Viking Takes Wall Street by Storm with Best IPO of 2024
Viking, the luxury operator of ocean, river, and exploration cruises, roared onto Wall Street going public today, May 1, with what is being called the best deal of 2024. The company, which is a niche brand for aging baby boomers with lots of time and money to travel, became the third highest-valued cruise company with a market valuation of $10.4 billion in a heavily oversubscribed offering. By dollar amounts, it appears to be the second-largest initial offering of the year and comes after two years of largely no new deals.
The company filed for its offering in February in what analysts said was a well-time move to capture the strength of the stock market and the surging growth in the cruise business. The size of the deal was increased and priced today at $24 per share, at the high end of the projected $21 to $25 per share range.

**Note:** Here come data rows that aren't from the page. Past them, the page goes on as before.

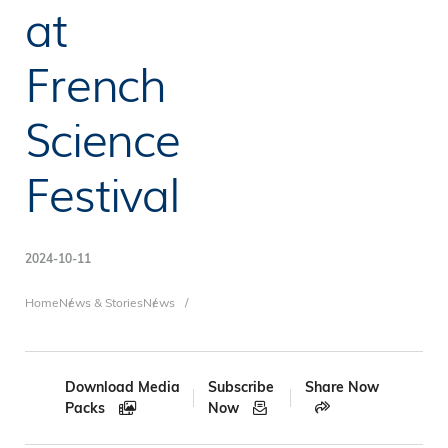
at
French
Science
Festival
2024-10-11
Breadcrumb
Home
News & Stories
News
Download Media
Subscribe
Share Now
Packs
Now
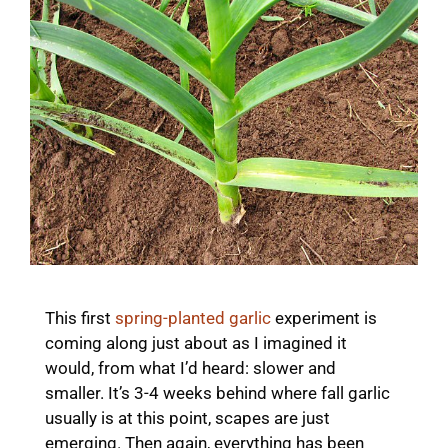
This first
spring-planted garlic
experiment is
coming along just about as I imagined it
would, from what I’d heard: slower and
smaller. It’s 3-4 weeks behind where fall garlic
usually is at this point, scapes are just
emerging. Then again, everything has been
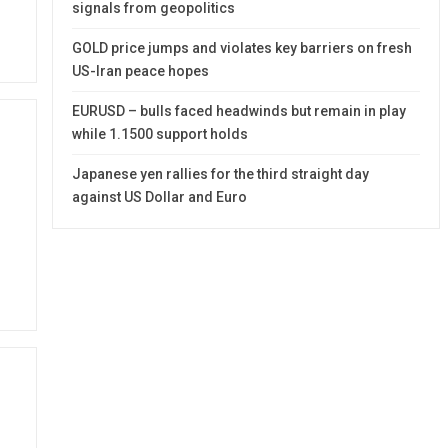
signals from geopolitics
GOLD price jumps and violates key barriers on fresh
US-Iran peace hopes
EURUSD – bulls faced headwinds but remain in play
while 1.1500 support holds
Japanese yen rallies for the third straight day
against US Dollar and Euro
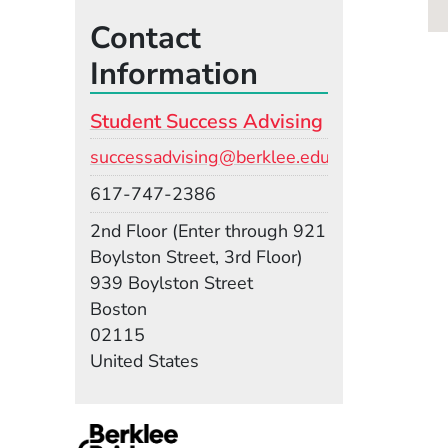
Contact
Information
Student Success Advising
Email
successadvising@berklee.edu
Phone
617-747-2386
Room
2nd Floor (Enter through 921
Boylston Street, 3rd Floor)
Building
939 Boylston Street
Boston
02115
United States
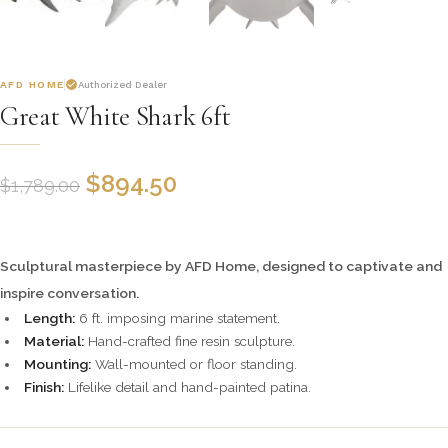
AFD HOME
Authorized Dealer
Great White Shark 6ft
$
894.50
$
1,789.00
Sculptural masterpiece by AFD Home, designed to captivate and
inspire conversation.
Length:
6 ft. imposing marine statement.
Material:
Hand-crafted fine resin sculpture.
Mounting:
Wall-mounted or floor standing.
Finish:
Lifelike detail and hand-painted patina.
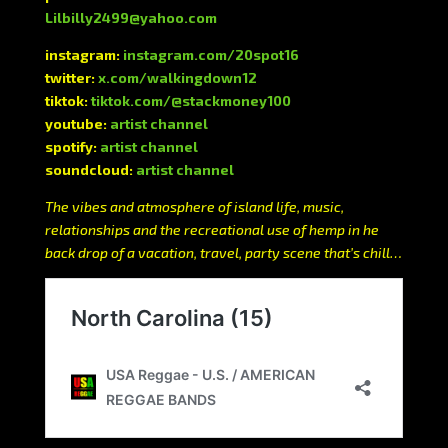
Lilbilly2499@yahoo.com
instagram:
instagram.com/20spot16
twitter:
x.com/walkingdown12
tiktok:
tiktok.com/@stackmoney100
youtube:
artist channel
spotify:
artist channel
soundcloud:
artist channel
The vibes and atmosphere of island life, music,
relationships and the recreational use of hemp in he
back drop of a vacation, travel, party scene that’s chill…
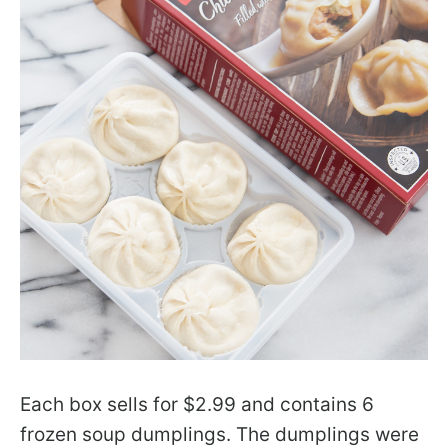
Each box sells for $2.99 and contains 6
frozen soup dumplings. The dumplings were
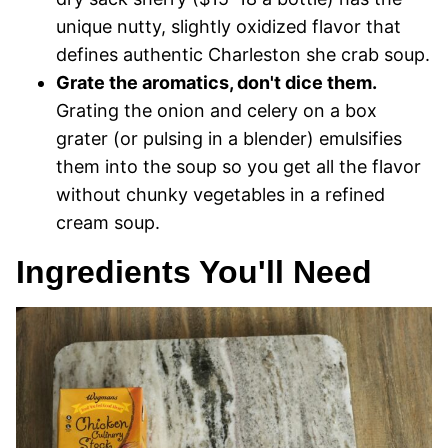
unique nutty, slightly oxidized flavor that
defines authentic Charleston she crab soup.
Grate the aromatics, don't dice them.
Grating the onion and celery on a box
grater (or pulsing in a blender) emulsifies
them into the soup so you get all the flavor
without chunky vegetables in a refined
cream soup.
Ingredients You'll Need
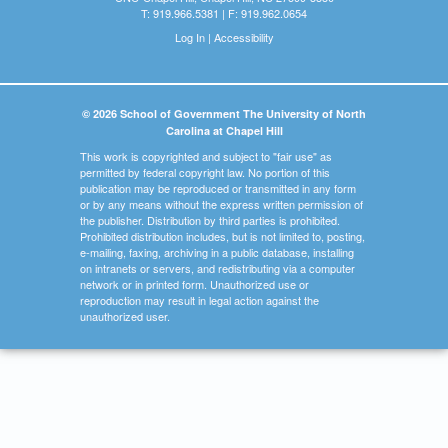
T: 919.966.5381 | F: 919.962.0654
Log In
|
Accessibility
© 2026 School of Government The University of North
Carolina at Chapel Hill
This work is copyrighted and subject to "fair use" as
permitted by federal copyright law. No portion of this
publication may be reproduced or transmitted in any form
or by any means without the express written permission of
the publisher. Distribution by third parties is prohibited.
Prohibited distribution includes, but is not limited to, posting,
e-mailing, faxing, archiving in a public database, installing
on intranets or servers, and redistributing via a computer
network or in printed form. Unauthorized use or
reproduction may result in legal action against the
unauthorized user.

The total offering raised about $1.5 billion after the number of shares was increased by two investment groups, TPG and Canada Pension Plan Investment Board, which had been long-term investors in Viking. They sold approximately 53 million shares and committed an additional nine million for the overallotment while Viking sold 11 million new shares raising $264 million for the company, while the investors realized nearly $1.3 billion.
Viking was started in 1997 by shipping industry executive Torstein Hagen (profiled in The Maritime Executive in 2018) who had previously run another luxury cruise line named Royal Viking Line. Hagen was intrigued by European river cruising and acquired four vessels to start this firm and three years later acquired a firm called KD River Cruises. The company entered ocean cruising in 2015 and exploration cruising in 2022. Today, Viking operates 92 ships, including 80 on rivers ranging from Europe to Egypt, Asia, and the Mississippi in the United States. They currently have two expedition cruise ships as well as 12 ocean cruise ships and more on order from Fincantieri.
Torstein Hagen started Viking in 1997 with just four river cruise ships and today the company became valued at $10.4 billion (Viking)
The cruise line became well known through its sponsorship of the TV series Masterpiece Theater on the U.S.’s Public Broadcasting System. Hagen is fond of calling his company a “thinking man’s cruise.” The product is for adult travelers, excluding children from the ships as well as not having casinos. Hagen and his daughter Karine retain control of the company with 87 percent of the voting power.
Last year, Viking had revenues of $4.7 billion but reported a net loss of $1.8 billion (EBITDA profit of $1.09 billion in 2023). The prior year the company had revenues of $3.2 billion and a profit of $399 million. In addition to the growth, investors are attracted by some of the highest revenues per passenger in the industry and a view that luxury travel will be the fastest-growing segment of the industry.
The market valuation of Viking leaped the company past Norwegian Cruise Line Holdings which has a market valuation of $8.1 billion. Norwegian reported strong earnings today but missed estimates and also reported cost increases while failing to excite investors with its outlook. Norwegian’s stock was down 14 percent. Viking with a market value of $10.4 billion is behind Carnival Corporation, the world’s largest cruise company, and both lag far behind Royal Caribbean Group which at nearly $36 billion market valuation is the first cruise company to regain its pre-pandemic valuation.
Viking’s stock was up more than $2 per share in trading today on the New York Stock Exchange.